# Pics of my new Chi and Names Please!!



## Kayley (Mar 9, 2011)

Hey everyone.

I'm really excited to announce i'm getting another Chi! I can't bring her home yet but I want to think of a name for her. So far I like Minnie, Scarlet, or Jasmine. My other baby is called Isabelle.

She will technically be Isabelle's niece as her brother from a previous litter is the sire. I've become very good friends with the breeder and I go visit him and the pups all the time. He is great and has beautiful Chi's.

I've included some pics, I hope this works as i've not done it before!! Please let me know your suggestions!! 

Isabelle and her new sis:









My little Hamster:









I look smitten in this pic!:


----------



## jesuschick (Dec 5, 2010)

She is DARLING!!! I LOVE the name Scarlet and it seems to go so well with Isabella to me. Isabella is probably just a peanut but looks so big by the new baby!!
Congrats! When can she come home?


----------



## Kayley (Mar 9, 2011)

jesuschick said:


> She is DARLING!!! I LOVE the name Scarlet and it seems to go so well with Isabella to me. Isabella is probably just a peanut but looks so big by the new baby!!
> Congrats! When can she come home?


Not until late next month, how will I ever wait?! I will go see her every week or so as she grows though. Isabelle is 6 month old today and weighs 4.85lbs, the new Hamster weighs 365g at the mo, aww!!

I LOVE Scarlet but the bf doesn't, I may just have to convince him! I convinced him on the second Chi so i'm sure I can manage this lol! 

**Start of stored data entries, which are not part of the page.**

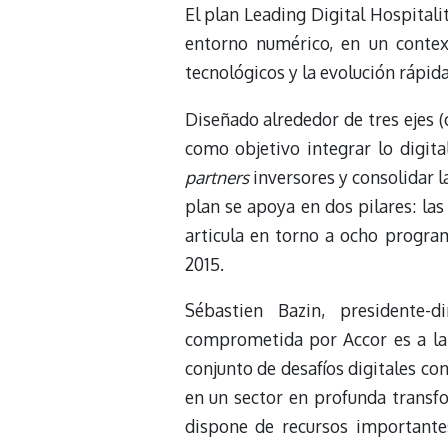
El plan Leading Digital Hospitali
entorno numérico, en un conte
tecnológicos y la evolución rápid
Diseñado alrededor de tres ejes 
como objetivo integrar lo digital
partners
inversores y consolidar l
plan se apoya en dos pilares: las
articula en torno a ocho program
2015.
Sébastien Bazin, presidente-d
comprometida por Accor es a la v
conjunto de desafíos digitales con
en un sector en profunda transf
dispone de recursos importante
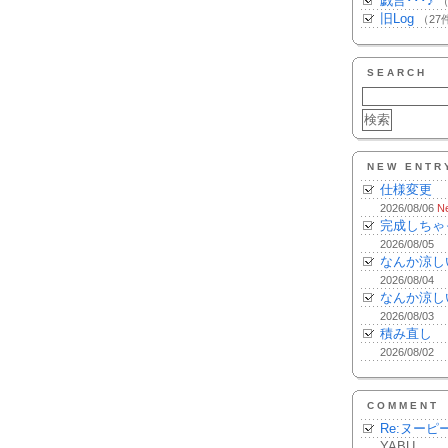
戯言･･･♪
（
旧Log
（27
SEARCH
NEW ENTR
仕様変更
2026/08/06
N
完成しちゃ
2026/08/05
なんか涼し
2026/08/04
なんか涼し
2026/08/03
積み直し
2026/08/02
COMMENT
Re:ヌーピ
YABU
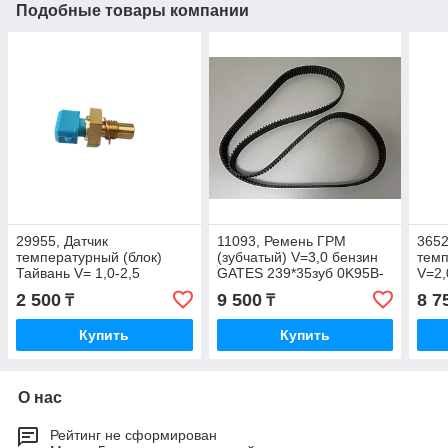
Подобные товары компании
29955, Датчик
11093, Ремень ГРМ
3652
температурный (блок)
(зубчатый) V=3,0 бензин
темп
Тайвань V= 1,0-2,5
GATES 239*35зуб 0K95B-
V=2
96815490
12205
1615
2 500
9 500
8 7
₸
₸
Купить
Купить
О нас
Рейтинг не сформирован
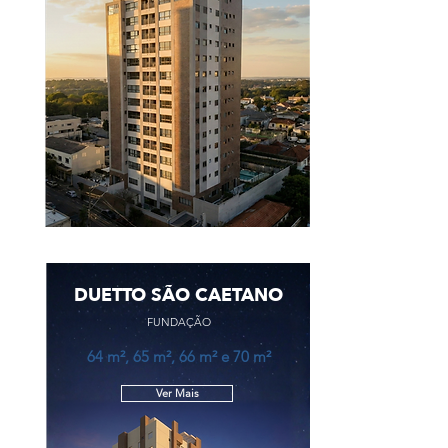
DUETTO SÃO CAETANO
FUNDAÇÃO
64 m², 65 m², 66 m² e 70 m²
Ver Mais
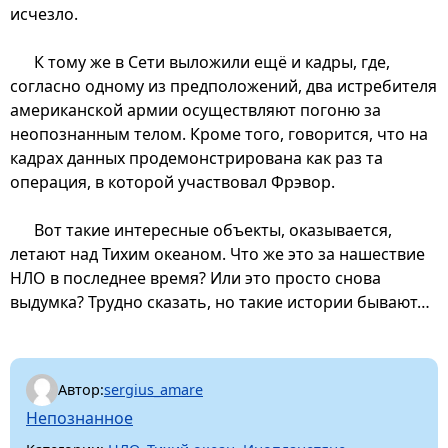
исчезло.
К тому же в Сети выложили ещё и кадры, где,
согласно одному из предположений, два истребителя
американской армии осуществляют погоню за
неопознанным телом. Кроме того, говорится, что на
кадрах данных продемонстрирована как раз та
операция, в которой участвовал Фрэвор.
Вот такие интересные объекты, оказывается,
летают над Тихим океаном. Что же это за нашествие
НЛО в последнее время? Или это просто снова
выдумка? Трудно сказать, но такие истории бывают…
Автор:
sergius_amare
Непознанное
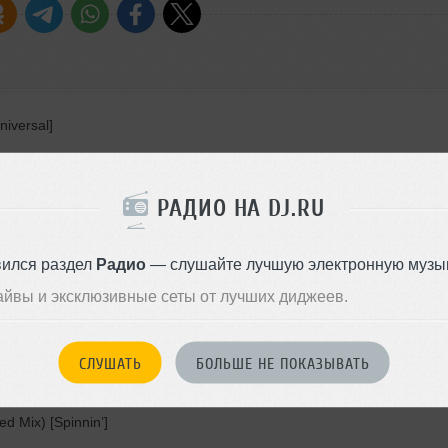
niversal]
РАДИО НА DJ.RU
 Club Mix) [Enormous Tunes]
Throttle Extended Remix) [Armada]
вился раздел
Радио
— слушайте лучшую электронную музык
(Original Mix) [Which Bottle?]
айвы и эксклюзивные сеты от лучших диджеев.
 On My Mind (Extended Mix) [Source]
Sound]
СЛУШАТЬ
БОЛЬШЕ НЕ ПОКАЗЫВАТЬ
ended Mix) [Spinnin’]
d Mix) [Spinnin’]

Ruby reminds me a lot of my Isabelle xxxx


----------



## jesuschick (Dec 5, 2010)

That is a long time. She will be worth the wait but that would be hard! Good that you get to visit her often!
BABY Ruby reminds me of your new girl so since Isabella reminds you of Ruby, you may end up with babies who look alike or similar to each other which would be SOOO cute! This is what she looked like at about 7 or 8 weeks (breeder's pics so I am not exactly sure):

















Good luck getting a name you both like. I just think that she is precious!


----------



## Jerry'sMom (May 5, 2009)

what a lovely little pup; and, Isabelle is such a sweetheart!
I've just been through "the name game" myself. I made of list of names I like
so I would have some to choose from. Well... E.Claire was nowhere on the list! LOL!
But, Evie Claire does seem to fit my little one. It's fun to see what they finally turn
out to be in personality. Then, the name seems to come naturally. Please keep us
posted and thanks for sharing the great pics!


----------



## Rocky (Jan 25, 2010)

Aw she is adorable. I would call her Foxybelle (Foxy for short) and it fits to Isabelle as well. I wish I could get another Chi now seeing such a sweet pup.


----------



## Milosmum (Dec 19, 2010)

She's sooooo cute xx


----------



## CHITheresa (Apr 30, 2011)

She is so cute, I like the name Jasmine, my daughter has kitty named Jasmine.


----------



## Kayley (Mar 9, 2011)

Thanks guys, such sweet comments! My BF has also just suggested Aimee which I really like! I suppose I have a while to think yet, which is ideal as I can see this taking a long time! xx


----------



## coccomummy (May 3, 2011)

so cute i bet you cant wait and i like all the names


----------



## widogmom (Mar 23, 2011)

I'm sure the right name will come to you. It took us a long time to name Kali, and our Decster was "Pupster" for two weeks after we brought him home, because we couldn't agree on a name (that was before we haz teh interwebz). She is just beautiful!


----------



## 20887 (Mar 16, 2011)

She is so cute! I like the name Scarlet.


----------



## Kayley (Mar 9, 2011)

Thanks! Aimee has also been put on the table which I really like too! Her grandma (The sire's Dam) was called Amy too! xx


----------



## Adrienne (Apr 3, 2009)

She is adorable  picking a name is so hard it took me 3 days to Pick Lolas name she originally was going to be Daisy but it just didnt fit .. try a baby naming sight It might give you ideas  Aimee is a cute name for a cutie


----------



## Kayley (Mar 9, 2011)

Adrienne said:


> She is adorable  picking a name is so hard it took me 3 days to Pick Lolas name she originally was going to be Daisy but it just didnt fit .. try a baby naming sight It might give you ideas  Aimee is a cute name for a cutie


Believe me I think i've read every possible name there is on this planet after a week of none stop name hunting! nameberry.com is a really good site. But you know when no particular name feels quite right? When I heard Isabelle I was like "Yeah that's the name for sure", but this time round it's way more difficult! For the time being she is Hamster lol.


----------



## Amanda Kennedy (Nov 5, 2008)

IF!!! i ever get another chi girl , i love the name amalie, its french like isobel, sort of like aimee


----------



## Kayley (Mar 9, 2011)

I love the name Amelie, that was my first name choice but nobody I know seems to like that name! I love it!


----------



## pam6400 (Oct 5, 2008)

Oh I love Amelie too!


----------



## guccigrande (Apr 17, 2011)

I like the name scarlet quite a lot!
a very cute puppy


----------